Yani siz, ağacı pencere doğramasında, kapıda, masada, dolapta, tahtada, …vb, mi gördünüz? Budanan ağacın can havliyle, yeni sürüngenler çıkararak yaşamaya çabaladığını da mı görmediniz? Aşılandığında oluşan şaşırtıcı değişimi de mi? Ağacın çiçek açtığını, üzerine kuşların, kelebeklerin, arıların konduğunu, meyveyle donandığını yalnızca filmlerde, fotoğraflarda mı gördünüz? Demek ki, doğanın eğitiminden geçmediniz…
O zaman siz, orman yakar, hayvan keser, kuş boğar, fidan kırar, çiçek ezer, insan öldürürsünüz belki de. Bir santim kalınlığındaki toprak parçasının bin yılda oluşabildiğini, yılda beş yüz milyon tonunun erozyonla kayıp gittiğini bildiğiniz vatan toprağına kayıtsız kalıp, “Çakıl taşımda, çakıl taşım…” diye tutturursunuz. Toprağı koruyan orman alanlarını villa arsası olarak kapatırsınız. Sizin gözünüzde yok olup giden toprağın değeri kalmaz.
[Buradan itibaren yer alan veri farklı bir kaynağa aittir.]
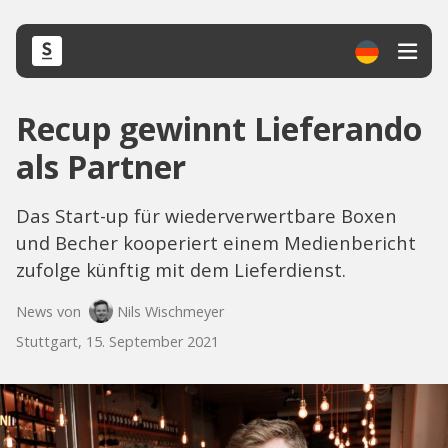
Recup gewinnt Lieferando
als Partner
Das Start-up für wiederverwertbare Boxen
und Becher kooperiert einem Medienbericht
zufolge künftig mit dem Lieferdienst.
News von
Nils Wischmeyer
Stuttgart, 15. September 2021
Sürdürülebilir kalkınmanın yolu ülke topraklarını bilinçli işlemek, yok olmasına karşı “Hayrettin KARACA” gibi canımız ve kanımız gibi korumalı. Sürdürülebilir kalkınmanın yolu; ağaçları keserek madenlere yol vermek olmamalıdır. Gelecek kuşaklara yaşanılabilir bir ülke bırakmak istiyorsak, doğadaki tüm canlıların yaşaması için seferber olmalıyız. Dereleri kurutarak, ağaçları keserek, kentleri betonlaştırarak bir ülke kalkınamaz. Tarım alanlarını yapılaşmaya açarak, oksijen deposu olan orman alanlarını birkaç müteahhitte peşkeş çekerek yaşanılabilir bir ülke bırakamayız.
Toprak gönüllü olsanız, dersem kızmazsınız herhalde. İnsanca kalın.